Find point such that the triangle it makes with two distinct line segments are similar

I was working on a proof about dilative rotations and, while I managed to prove a solution, I couldn't prove its uniqueness. Then I had the idea of proving that there was only one point such that those two mentioned triangles are similar. So given two pairs of points, how do I find a point C such that the this is the case? I tried using a bit of vector algebra and came up with the set of equations:

$\frac{\left\lVert C-B \right\rVert}{sin(\alpha)} = \frac{\left\lVert C-A \right\rVert}{sin(\beta)} = \frac{\left\lVert B-A \right\rVert}{sin(\theta)}$

$\frac{\left\lVert C-B' \right\rVert}{sin(\alpha)} = \frac{\left\lVert C-A' \right\rVert}{sin(\beta)} = \frac{\left\lVert B'-A' \right\rVert}{sin(\theta)}$

, where B-A is a one line segment(or vector), B'-A' is the other one and $\frac{\left\lVert C-B' \right\rVert}{\left\lVert C-B \right\rVert} = \frac{\left\lVert C-A' \right\rVert}{\left\lVert C-A \right\rVert} = \frac{\left\lVert A'-B' \right\rVert}{\left\lVert A-B \right\rVert} = r$

Problem is, this seems to get algebraically complicated really fast. Do you have any smarter ideas on how to go about this?

The point you are looking for of called the center of the spiral similarity.
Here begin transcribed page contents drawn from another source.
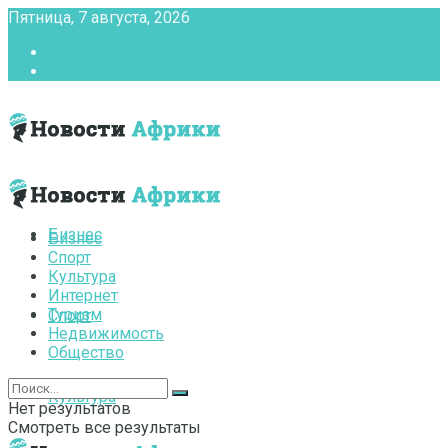
Пятница, 7 августа, 2026
Главная
Контакты
Бизнес
Бизнес
Спорт
Культура
Интернет
Туризм
Спорт
Недвижимость
Общество
Культура
Нет результатов
Смотреть все результаты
To prove uniqueness, observe that if $X'$ is another center, then $ABPX'$ and $DCPX'$ are also cyclic (I'm following the Wikipedia notation), since two distinct circles have at most two intersection points, and $X\neq P\neq X'$, we get that $X=X'$, which is what we wanted.

The proof may have several cases depending whether the lines $AC$ and $BD$ intersect inside the segments of not, but are all similar (you can avoid card using directed angles if you know then, but that's not necessary).